Companies Builders warn that the rise in costs puts the execution of European funds at risk

The National Construction Confederation (CNC) has warned that the price escalation suffered since 2021 by the main materials used for their activity may slow down the execution of rehabilitation or infrastructure projects linked to European funds

Companies Builders warn that the rise in costs puts the execution of European funds at risk

The National Construction Confederation (CNC) has warned that the price escalation suffered since 2021 by the main materials used for their activity may slow down the execution of rehabilitation or infrastructure projects linked to European funds. Construction companies say that the only way to prevent the price crisis from stopping projects from coming to fruition is to extend the exceptional review system for public works contract prices. This system, approved by the Treasury, expires next March.

According to the material price index of the National Statistics Institute (INE), between January 2021 and June 2022, steel materials have increased by 68%; aluminum, 59%; cement, 22%; bituminous mixtures, 81% and 88% energy. "Prices continue to grow, they do so more slowly but they continue to grow," explained Pedro Fernández Alén, president of the CNC.

The problem that this increase in the price of materials generates for construction companies is that it exceeds the review margins established in the contracts with public administrations and condemns businesses. According to Fernández Alén, the impossibility of reviewing prices in accordance with the economic context led to the dissolution of nearly 6,400 companies in the sector last year -17% more than a year ago- and almost 1,600 construction and real estate companies filed for bankruptcy. bankruptcy, 28% more, as a result of the increase in the costs of raw materials, whose prices have risen an average of 33%.

The consequences are also tenders that are put out to tender and that are deserted. Last year, companies stopped going to 2,032 public works, with a bidding value of 982 million euros. "It is unanimous", Alén has assured, "the costs do not come out".

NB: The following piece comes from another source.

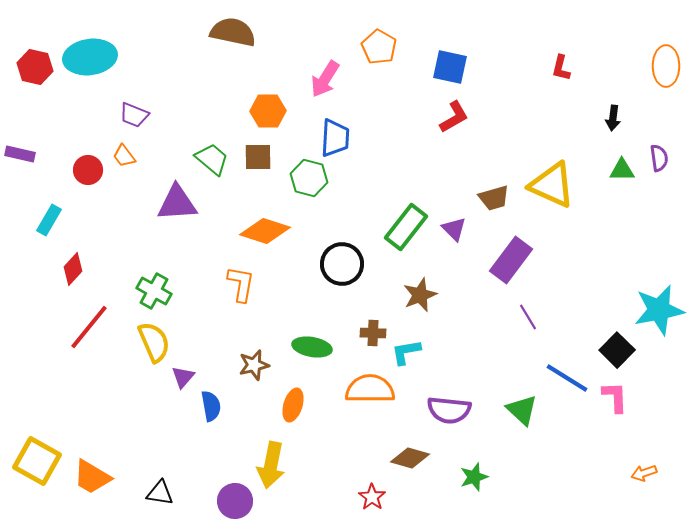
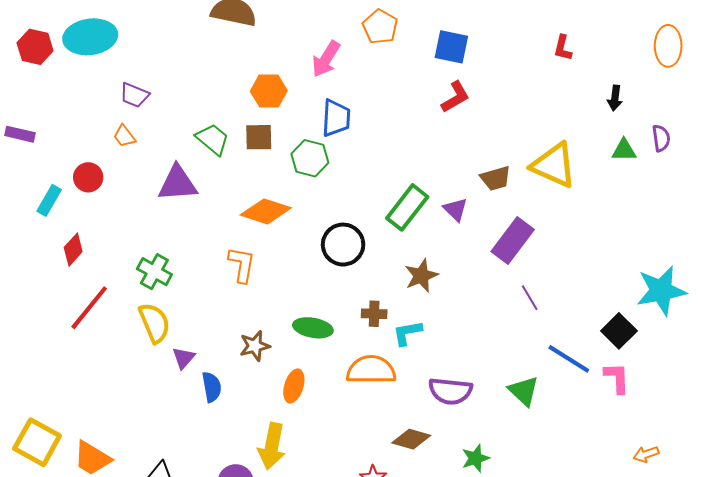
red circle: (88, 170) -> (88, 177), moved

In addition to materials, there are other factors such as labor and energy that are also contributing to leaving the margins of construction companies in charge of public works in negative territory. The sector demands that the administration raise the percentage of spending that can be allocated to general expenses in a public works contract from 13% to 17%, since the regulations allow it. He also asked to eliminate the 4% rate for construction management and inspection, in force since the 1960s, which "charges the costs especially to small and medium-sized companies."